Tidak mudah di dalam menerapkan teori ini, karena memang memiliki banyak sekali asumsi-asumsi yang sifatnya bisa menjadi tidak objektif. Kan, setiap orang memiliki keterbatasan dan kelebihan masing-masing. Ada yang bisa cepat menangkap dan berpikir satu dua langkah ke depan, ada juga yang sibuk berkutat dengan keadaan sekarang, ada juga yang masih saja hidup di kehidupan masa yang lalu. Oleh karena itulah, biasanya dilakukan berbarengan dengan berbagai metode lainnya untuk melihat hubungan sebab dan akibatnya. Ini terjadi agar kesimpulan yang diambil bisa lebih objektif dan memiliki argumentasi yang kuat.

Di dalam hal ini, bahasa merupakan faktor yang sangat penting. Kenapa?! Bahasa sifatnya sangat abstrak. Kata bisa satu makna namun seribu interpretasi. Sangat tergantung kepada situasi dan kondisi yang saling mempengaruhi dan juga tergantung kepada dimensi sosialnya. Ada yang memang hanya bisa mengerti bila bahasa yang digunakan adalah bahasa sehari-hari dan mudah dimengerti. Ada yang bisa menangkap jelas bahasa bersayap seperti prosa dan puisi. Ada yang memang hanya bisa mengerti bila sudah diterapkan karena bila tidak lazim tidak mengerti. Meskipun ini tidak mungkin terjadi tanpa ada keterkaitan antara bahasa yang lazim digunakan, namun tetap saja terjadi. Oleh karena itulah diperlukan analisa teks dan konteks untuk memahami pesan dasar dari kata apalagi bahasa. Perlu diingat bahwa teks menjelaskan konteks dan konteks itu membantu menemukan makna dalam teks.

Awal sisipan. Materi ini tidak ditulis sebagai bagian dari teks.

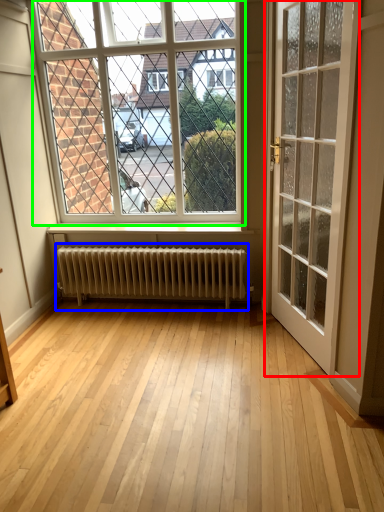 Question: Estimate the real-world distances between objects in this image. Which object is farther from door (highlighted by a red box), radiator (highlighted by a blue box) or window (highlighted by a green box)?

Choices:
 (A) radiator
 (B) window

Answer: (B)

Tidak mudah untuk bisa memahami kata dan bahasa, apalagi bila tidak mau belajar, sehingga kemudian membuat kehidupan sosial dan politik menjadi rumit dan kompleks. Sementara untuk mengungkapkan arti dan makna dalam kehidupan politik juga jauh dari kata sederhana, karena biar bagaimanapun juga manusia memiliki interpretasi masing-masing, makanya menjadi tidak mungkin bila bahasa dalam politik bisa bebas dari “nilai”. Inilah yang kemudian dimainkan. Implikasinya sudah sangat jelas. Ide dan kepercayaan serta niat dari pelaku yang berbahasa sangat menjelaskan dimensi sosialnya karena bahasa yang digunakan merupakan gambaran atas dirinya sebagai pribadi maupun sosial. Tampak juga segala kelebihan dan keterbatasannya. Tampak juga kemampuannya pemahaman kontekstualnya. Sekarang tinggal pintar-pintarlah mereka yang memainkannya. Hehehe….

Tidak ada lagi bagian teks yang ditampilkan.